▶ **The task**: Would you please retype, exactly, the lines of the listing below between the line with "Blog (279, 2387)" and the line with "DOWNLOAD THE FREE GUIDE (123, 406)", inclusive?
Data section: Begin
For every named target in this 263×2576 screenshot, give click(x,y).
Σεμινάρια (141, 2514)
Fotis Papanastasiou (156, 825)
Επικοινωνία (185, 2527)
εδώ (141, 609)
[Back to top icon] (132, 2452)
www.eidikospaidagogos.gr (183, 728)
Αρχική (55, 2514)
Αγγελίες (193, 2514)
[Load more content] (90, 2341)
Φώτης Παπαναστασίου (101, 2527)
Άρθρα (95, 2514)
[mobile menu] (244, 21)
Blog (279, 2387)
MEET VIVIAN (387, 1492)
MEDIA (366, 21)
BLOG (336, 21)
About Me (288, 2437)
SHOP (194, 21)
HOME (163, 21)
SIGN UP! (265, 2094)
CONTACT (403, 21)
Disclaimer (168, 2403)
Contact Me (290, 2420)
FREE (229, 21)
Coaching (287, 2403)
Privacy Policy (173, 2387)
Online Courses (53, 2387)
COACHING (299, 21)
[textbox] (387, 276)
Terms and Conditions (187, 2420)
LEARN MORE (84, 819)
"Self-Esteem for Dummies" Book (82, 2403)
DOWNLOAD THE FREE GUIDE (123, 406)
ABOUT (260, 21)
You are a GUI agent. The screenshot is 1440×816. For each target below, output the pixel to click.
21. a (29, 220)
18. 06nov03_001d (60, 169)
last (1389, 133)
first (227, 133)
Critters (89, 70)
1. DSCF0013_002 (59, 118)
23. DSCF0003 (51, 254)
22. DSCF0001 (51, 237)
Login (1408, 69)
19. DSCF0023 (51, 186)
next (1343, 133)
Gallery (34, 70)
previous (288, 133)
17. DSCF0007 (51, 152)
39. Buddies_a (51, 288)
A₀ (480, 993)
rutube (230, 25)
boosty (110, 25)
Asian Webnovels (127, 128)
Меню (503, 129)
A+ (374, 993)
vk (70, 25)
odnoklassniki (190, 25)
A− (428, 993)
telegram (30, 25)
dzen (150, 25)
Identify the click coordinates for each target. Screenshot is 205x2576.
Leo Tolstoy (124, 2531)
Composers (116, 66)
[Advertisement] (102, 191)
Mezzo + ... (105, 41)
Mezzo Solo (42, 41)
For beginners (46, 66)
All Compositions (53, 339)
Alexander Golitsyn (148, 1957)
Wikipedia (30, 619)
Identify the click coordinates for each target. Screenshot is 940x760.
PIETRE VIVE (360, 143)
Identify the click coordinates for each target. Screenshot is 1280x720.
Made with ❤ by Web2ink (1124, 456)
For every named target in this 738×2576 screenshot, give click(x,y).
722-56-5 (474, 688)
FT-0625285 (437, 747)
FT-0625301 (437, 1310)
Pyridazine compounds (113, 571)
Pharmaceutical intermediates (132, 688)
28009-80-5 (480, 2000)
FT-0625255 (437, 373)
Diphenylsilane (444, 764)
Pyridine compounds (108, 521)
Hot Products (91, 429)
Data section: End
▶ **Solution for this task**:
Blog (279, 2387)
MEET VIVIAN (387, 1492)
MEDIA (366, 21)
BLOG (336, 21)
About Me (288, 2437)
SHOP (194, 21)
HOME (163, 21)
SIGN UP! (265, 2094)
CONTACT (403, 21)
Disclaimer (168, 2403)
Contact Me (290, 2420)
FREE (229, 21)
Coaching (287, 2403)
Privacy Policy (173, 2387)
Online Courses (53, 2387)
COACHING (299, 21)
[textbox] (387, 276)
Terms and Conditions (187, 2420)
LEARN MORE (84, 819)
"Self-Esteem for Dummies" Book (82, 2403)
DOWNLOAD THE FREE GUIDE (123, 406)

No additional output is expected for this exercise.